═════ STUDY MATERIAL

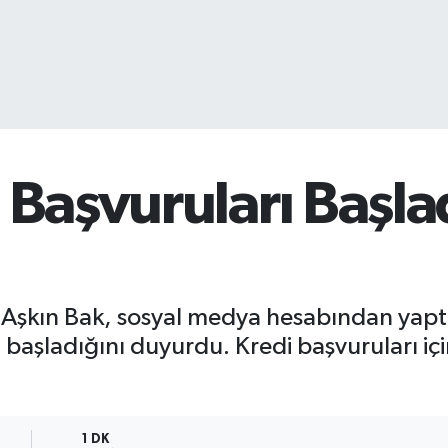
 Başvuruları Başla
Aşkın Bak, sosyal medya hesabından yapt
başladığını duyurdu. Kredi başvuruları içi
1 DK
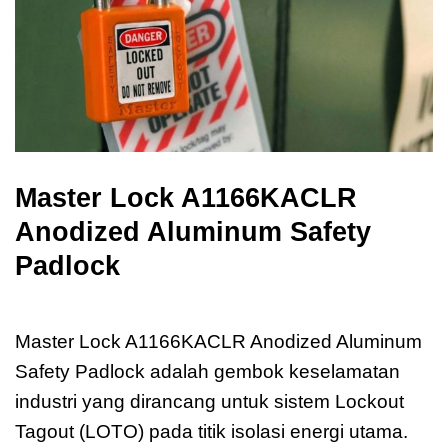
Master Lock A1166KACLR
Anodized Aluminum Safety
Padlock
Master Lock A1166KACLR
Master Lock A1166KACLR Anodized Aluminum
Safety Padlock adalah gembok keselamatan
industri yang dirancang untuk sistem Lockout
Tagout (LOTO) pada titik isolasi energi utama.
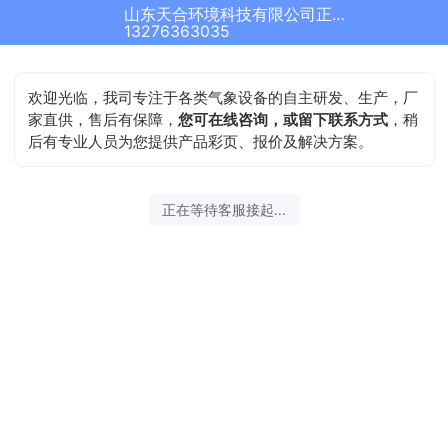
山东天合环境科技有限公司正在为您服务
13276363035
欢迎光临，我司专注于各类气象设备的自主研发、生产，厂
家直供，售后有保障，
您可在线咨询，或留下联系方式
，稍
后有专业人员为您提供产品彩页、报价及解决方案。
正在等待客服接起...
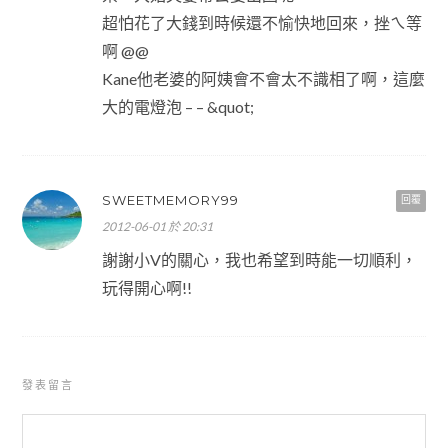
超怕花了大錢到時候還不愉快地回來，挫ㄟ等
啊 @@
Kane他老婆的阿姨會不會太不識相了啊，這麼
大的電燈泡 – – &quot;
SWEETMEMORY99
回覆
2012-06-01 於 20:31
謝謝小V的關心，我也希望到時能一切順利，
玩得開心啊!!
發表留言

══════════

**WHAT IS BEING ASKED:** Give back all of the entries verbatim, but without pictures.

**RESPONSE AREA:**
 Başvuruları Başla
Aşkın Bak, sosyal medya hesabından yapt
başladığını duyurdu. Kredi başvuruları içi
1 DK
Master Lock A1166KACLR
Anodized Aluminum Safety
Padlock
Master Lock A1166KACLR
Master Lock A1166KACLR Anodized Aluminum
Safety Padlock adalah gembok keselamatan
industri yang dirancang untuk sistem Lockout
Tagout (LOTO) pada titik isolasi energi utama.
山东天合环境科技有限公司正在为您服务
13276363035
欢迎光临，我司专注于各类气象设备的自主研发、生产，厂
家直供，售后有保障，
您可在线咨询，或留下联系方式
，稍
后有专业人员为您提供产品彩页、报价及解决方案。
正在等待客服接起...
超怕花了大錢到時候還不愉快地回來，挫ㄟ等
啊 @@
Kane他老婆的阿姨會不會太不識相了啊，這麼
大的電燈泡 – – &quot;
SWEETMEMORY99
回覆
2012-06-01 於 20:31
謝謝小V的關心，我也希望到時能一切順利，
玩得開心啊!!
發表留言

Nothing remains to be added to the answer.